Brève communication Polyradiculonévrite inflammatoire démyélinisante chronique et atteinte du système nerveux autonome S. Boukhris1, L. Magy1, Y. Li1, C. Debras2, J.-M. Vallat1 1

Service de Neurologie, Hôpital Universitaire Dupuytren, Limoges. Cabinet Médical, Angoulême. Reçu le : 24/02/2005 ; Reçu en révision le : 25/05/2005 ; Accepté le : 24/06/2005. 2

RÉSUMÉ Introduction. Les manifestations cliniques d’atteinte du système nerveux autonome au cours des polyradiculonévrites inflammatoires démyélinisantes chroniques (PIDC) restent exceptionnelles. L’hyperhydrose localisée et le syndrome de Claude Bernard Horner (CBH) ne semblent jamais avoir été mentionnés parmi les signes possibles de PIDC. Observation. Nous rapportons le cas d’un patient âgé de 65 ans, droitier, sans antécédent examiné pour une hyperhydrose de l’hémithorax et de l’hémiface droits, un syndrome de Claude Bernard Horner gauche et une fatigabilité à la marche et chez lequel le diagnostic de PIDC a été retenu. Aucune autre étiologie n’a été retrouvée. L’évolution a été lentement favorable après trois perfusions intraveineuses d’immunoglobulines polyvalentes. Conclusion. L’atteinte du système nerveux autonome peut être attribuée à la PIDC comme dans le syndrome de Guillain-Barré. L’atteinte multifocale du système nerveux sympathique et l’amélioration spectaculaire de tous les symptômes sous traitement sont deux arguments en faveur de cette association.

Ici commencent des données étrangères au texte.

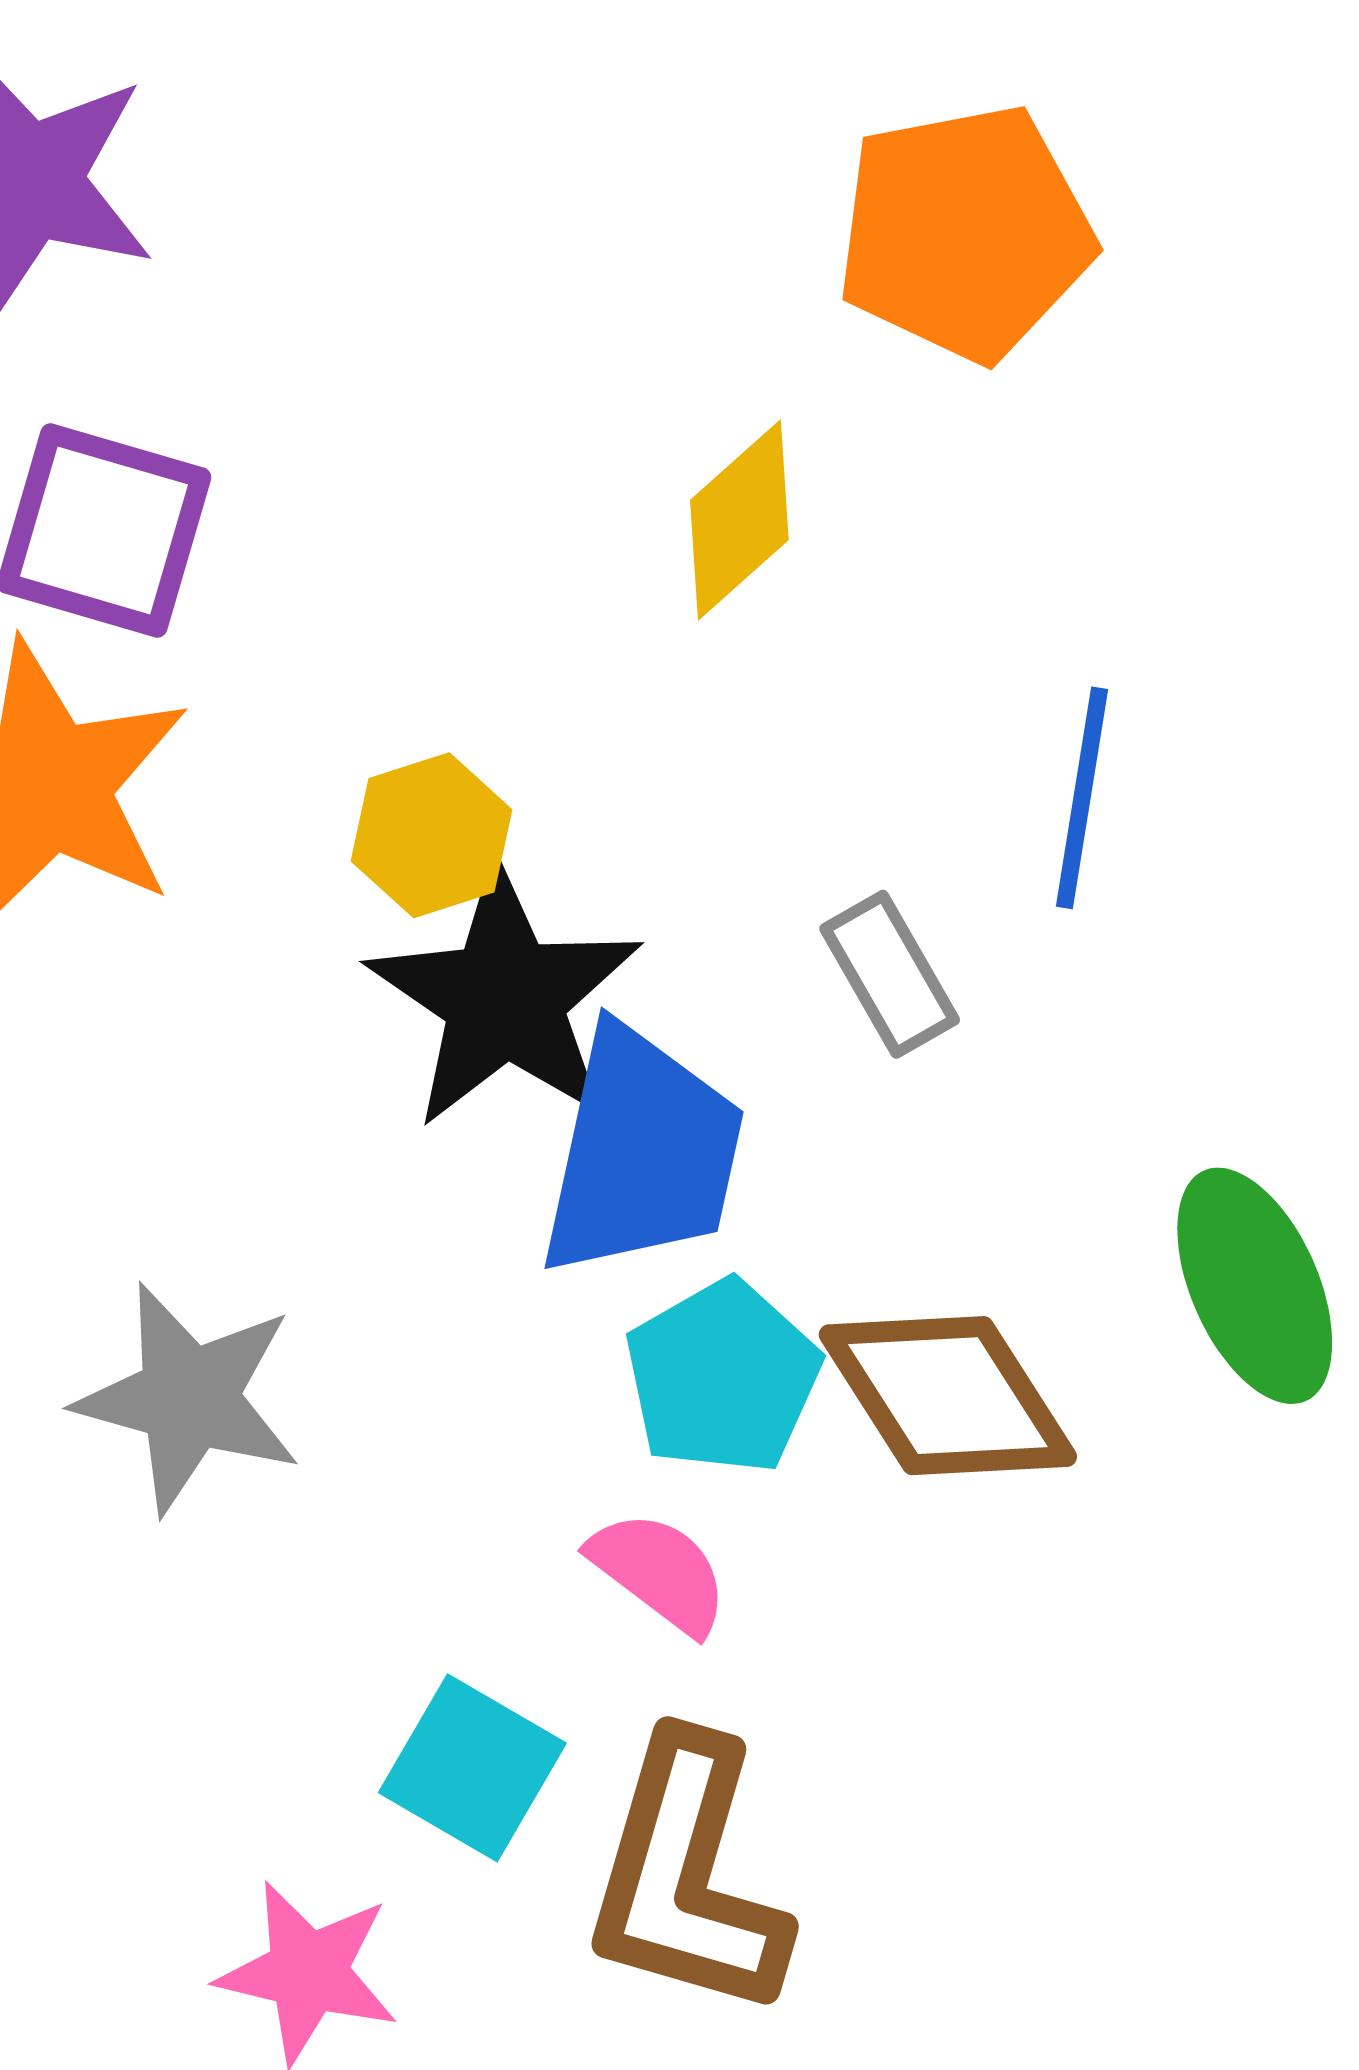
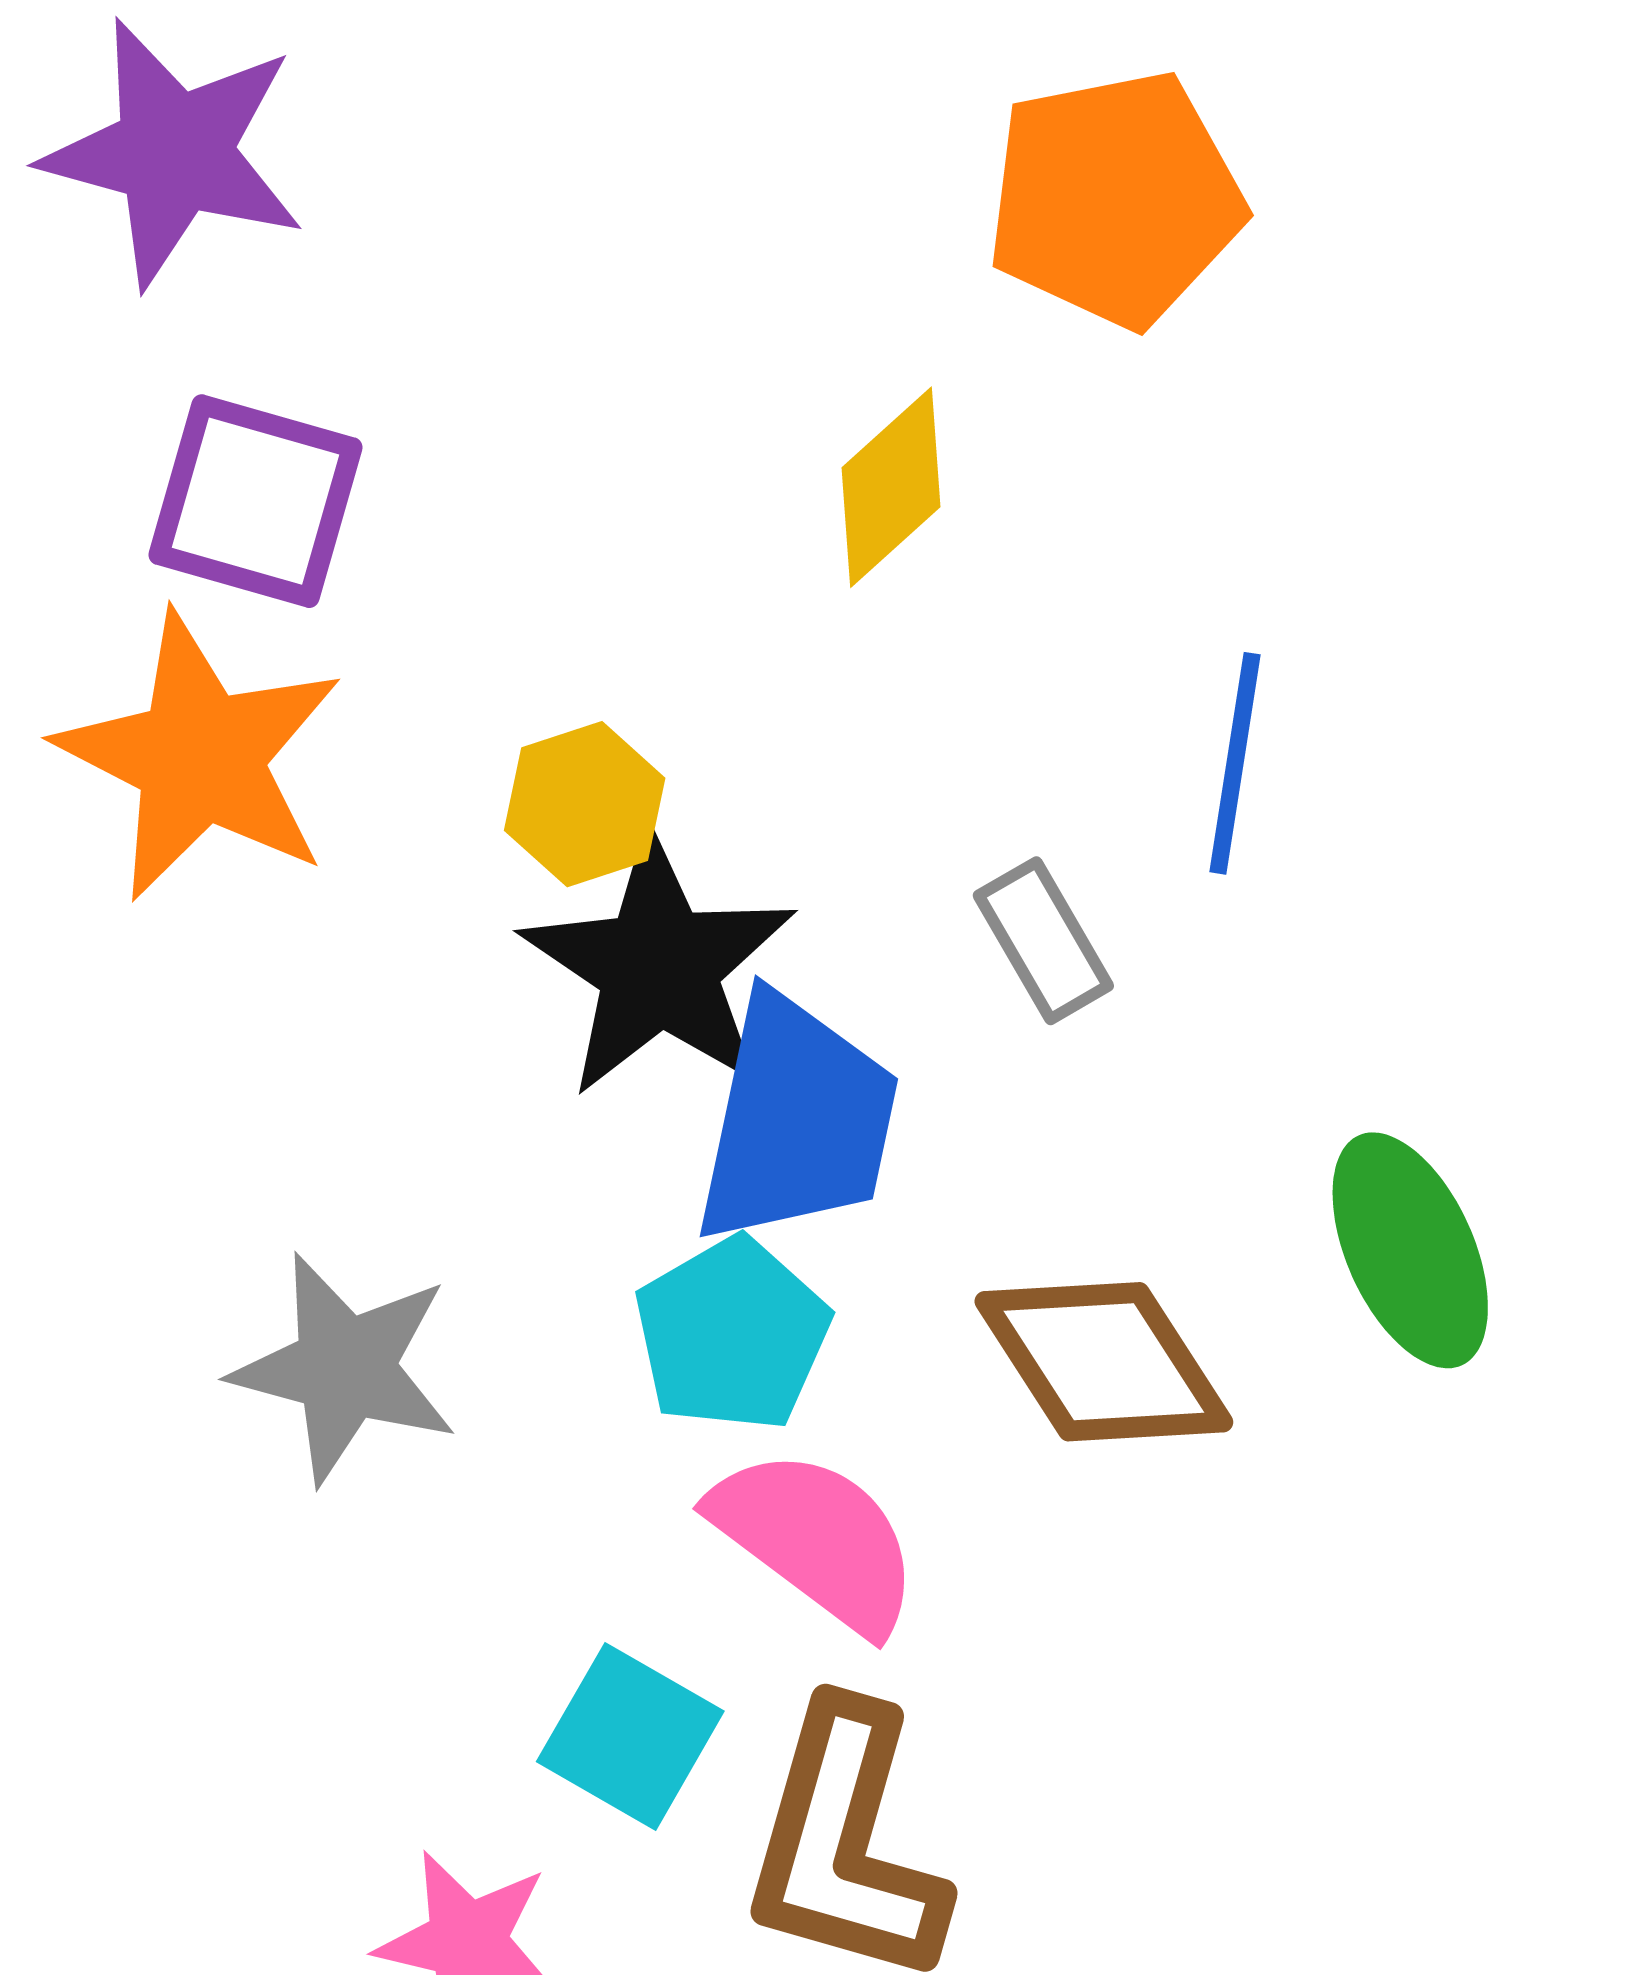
cyan pentagon: (723, 1377) -> (732, 1334), moved
pink semicircle: (659, 1572) -> (816, 1540), size x1.5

Mots-clés : Polyradiculonévrite inflammatoire démyélinisante chronique (PIDC) • Syndrome de Claude Bernard Horner • Hyperhydrose • Système nerveux autonome

SUMMARY Autonomic nervous system involvement in chronic inflammatory demyelinating polyneuropathy . S. Boukhris, L. Magy, Y. Li, C. Debras, J.-M. Vallat, Rev Neurol (Paris) 2005; 161: 12, 1228-1231 Introduction. Involvement of the autonomic nervous system during Chronic Inflammatory Demyelinating Polyneuropathy (CIDP) is rare. Localised hyperhydrosis and Claude Bernard Horner (CBH) syndrome have never been reported in patients with CIDP. Case report. We report the case of a 65-year-old right handed man who presented with hyperhydrosis localised to the right hemithorax and hemiface and a left CBH syndrome. After an extensive workup, the patient was found to have CIDP as the only cause of autonomic nervous system involvement. The symptoms resolved slowly after three courses of intravenous immunoglobulins. Conclusion. Signs of autonomic nervous system involvement can be observed in CIDP as in Guillain-Barré syndrome. This case report shows that immunomodulatory treatment can be effective against dysautonomia in CIDP.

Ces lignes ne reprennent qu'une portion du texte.